• **Work request**
Find the lines in the records that carry the word "Rybářské". Copy each one.
--- The input ---
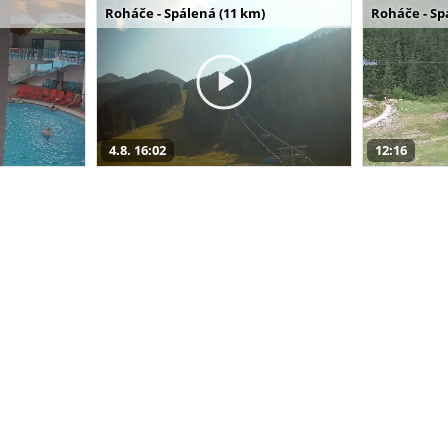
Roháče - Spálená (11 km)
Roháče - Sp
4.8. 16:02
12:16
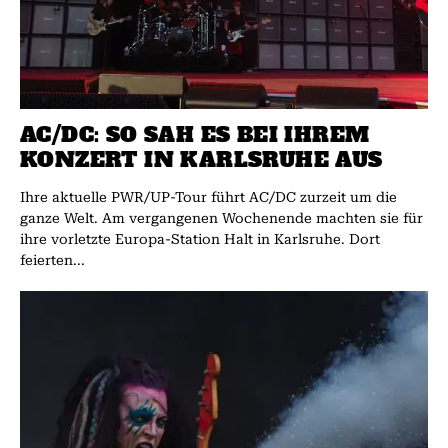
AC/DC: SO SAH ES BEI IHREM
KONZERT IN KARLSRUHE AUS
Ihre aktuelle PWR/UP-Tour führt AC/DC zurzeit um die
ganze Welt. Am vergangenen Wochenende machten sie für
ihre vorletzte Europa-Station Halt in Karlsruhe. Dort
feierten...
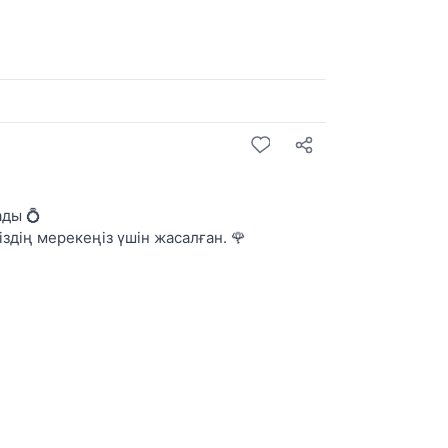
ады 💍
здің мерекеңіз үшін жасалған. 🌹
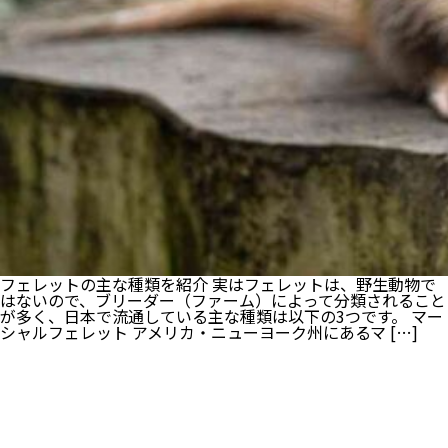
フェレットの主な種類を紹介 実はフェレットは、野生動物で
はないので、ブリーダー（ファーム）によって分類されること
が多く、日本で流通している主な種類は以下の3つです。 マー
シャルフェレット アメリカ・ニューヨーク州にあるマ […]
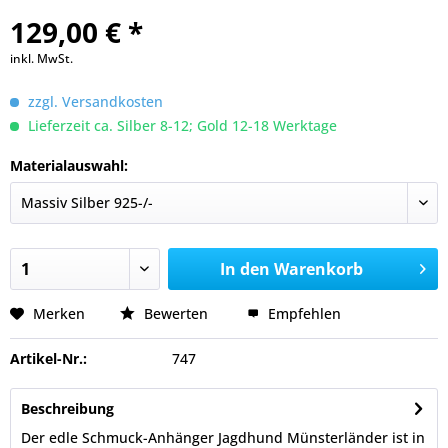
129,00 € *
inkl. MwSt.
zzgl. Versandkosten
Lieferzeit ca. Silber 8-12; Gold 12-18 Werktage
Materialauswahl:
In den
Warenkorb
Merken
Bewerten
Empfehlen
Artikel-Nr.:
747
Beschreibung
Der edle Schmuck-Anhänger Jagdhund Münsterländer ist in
---
--- The input ---
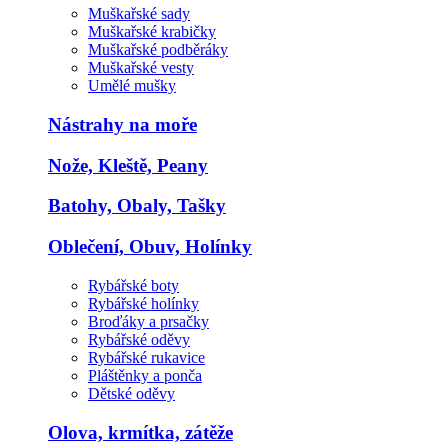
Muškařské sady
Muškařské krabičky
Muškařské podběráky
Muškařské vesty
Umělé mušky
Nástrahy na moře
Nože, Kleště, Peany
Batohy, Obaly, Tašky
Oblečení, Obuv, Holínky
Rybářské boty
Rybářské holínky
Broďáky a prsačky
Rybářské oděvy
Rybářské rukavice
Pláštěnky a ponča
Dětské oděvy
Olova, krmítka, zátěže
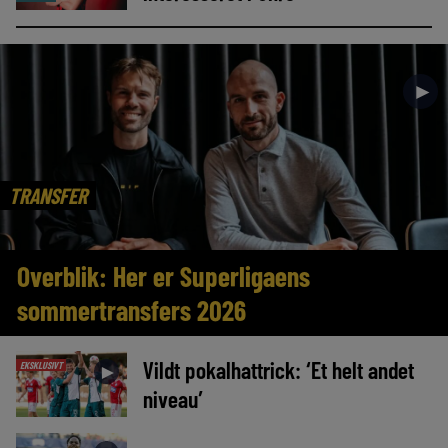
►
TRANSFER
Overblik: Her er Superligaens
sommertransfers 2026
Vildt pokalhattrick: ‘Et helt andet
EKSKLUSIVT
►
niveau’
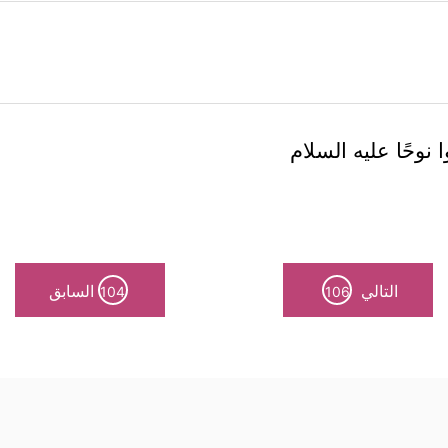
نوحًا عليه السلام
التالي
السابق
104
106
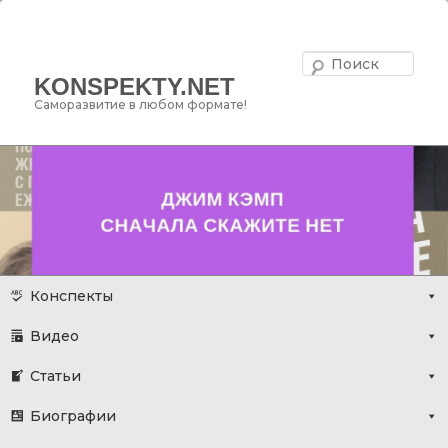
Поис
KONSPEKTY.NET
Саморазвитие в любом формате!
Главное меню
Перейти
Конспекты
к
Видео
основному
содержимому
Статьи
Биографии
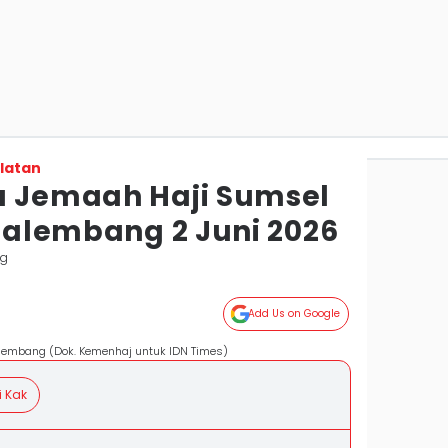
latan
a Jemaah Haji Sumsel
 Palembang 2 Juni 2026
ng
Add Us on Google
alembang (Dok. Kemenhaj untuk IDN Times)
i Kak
---
• **Response**
Rybářské boty
Rybářské holínky
Rybářské oděvy
Rybářské rukavice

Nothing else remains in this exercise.